NATO Summit: Paper-Thin Consensus on Policy Toward Russia

 

On July 8, Ray went out on a limb just hours before NATO adopts its final Declaration at the Warsaw summit.  Ray told Sputnik news that he expects the final Declaration will use fulsome “solidarity-rhetoric” to paper over widening fissures in NATO – fissures that may grow into canyons by the next NATO summit.

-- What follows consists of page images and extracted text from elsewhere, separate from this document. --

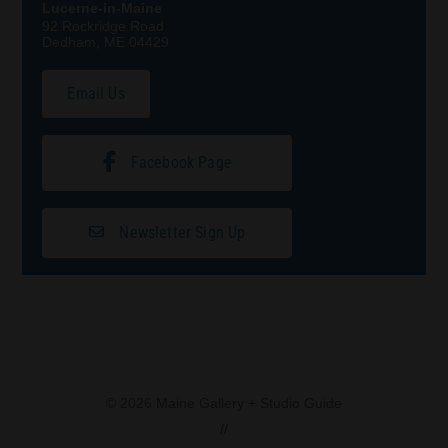
Lucerne-in-Maine
92 Rockridge Road
Dedham, ME 04429
Email Us
Facebook Page
Newsletter Sign Up
© 2026 Maine Gallery + Studio Guide
//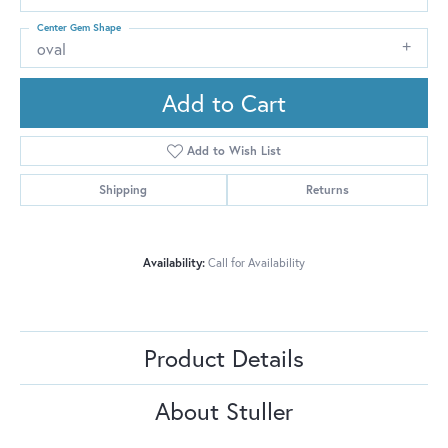
Center Gem Shape
oval
Add to Cart
Add to Wish List
Shipping
Returns
Availability:
Call for Availability
Product Details
About Stuller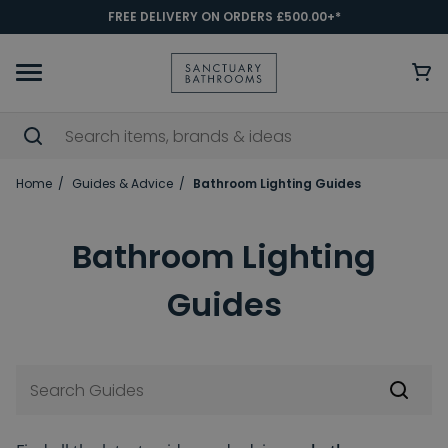
FREE DELIVERY ON ORDERS £500.00+*
Home
Guides & Advice
Bathroom Lighting Guides
Bathroom Lighting
Guides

https://www.spreaker.com/user/radiosputnik/nato-summit-a-launchpad-for-further-conf_1

 

The U.S. has grossly overplayed its hand and, with aggressive NATO “supreme commanders” like the just-retired Gen. Philip Breedlove, Washington has squandered a good deal of the credibility and trust it once enjoyed.  (On Breedlove, see the VIPS Memorandum of July 6.)

 

Moreover, European countries like Germany and France seem about to wake up to the reality that they were “had,” when they let Secretary Kerry browbeat them into approving economic sanctions against Russia just a week after he made the confident-but-dubious claim that the Russia was responsible for downing Malaysian Flight MH17 on July 17, 2014.  Sooner or later (probably sooner) the Allies are going to ask Kerry to produce the intelligence he claimed he had just three days after the shoot-down.  The Dutch, who are running the “investigation” of the shoot-down, say that Kerry has not produced that “evidence.”  (But No Worries, say the Dutch, because the Ukrainians have been just a terrific help in the investigation (!).

 

Kerry to David Gregory on Meet the Press, July 20, 2014:

“We picked up the imagery of this launch; we know the trajectory; we know where it came from; we know the timing and it was exactly at the time this aircraft disappeared from the radar. …”

https://www.youtube.com/watch?v=sNliQMlG5qw

 

The day may not be far off when the Germans and French will get up enough courage to ask Kerry, “Where’s the beef?  Produce that evidence.”  Yes, Ray thinks it possible that, out of archaic, inertial deference to the Washington, neither Berlin nor Paris has pressed strongly – up until now, at least – for the “evidence” Kerry claimed to have.

 

Russian President Vladimir Putin doesn’t trust Kerry.  Putin had already lodged a most unusual – and undiplomatic – complaint against him a year before.  At an open meeting on Sept. 5, 2013, the very day Obama arrived in St. Petersburg for a G-20 summit, Putin publicly said of Kerry: “He lies; he knows that he lies; this is sad.”   It is a safe bet that Putin’s opinion is not unique among European leaders.

 

Regarding the Warsaw summit, Ray told Sputnik that NATO’s declaration is likely to be highly interesting, since it will probably contain some hints of serious disagreement about the best approach to Russia.  The rhetoric will exude consensus, but widening fissures within NATO are likely to be discernable between the lines, even as Obama and others do their best to project a sense of solidarity and consensus.”  The kind of consensus reached at such meetings in the past is likely to prove elusive in present circumstances.  We’ll know more on Saturday, July 9.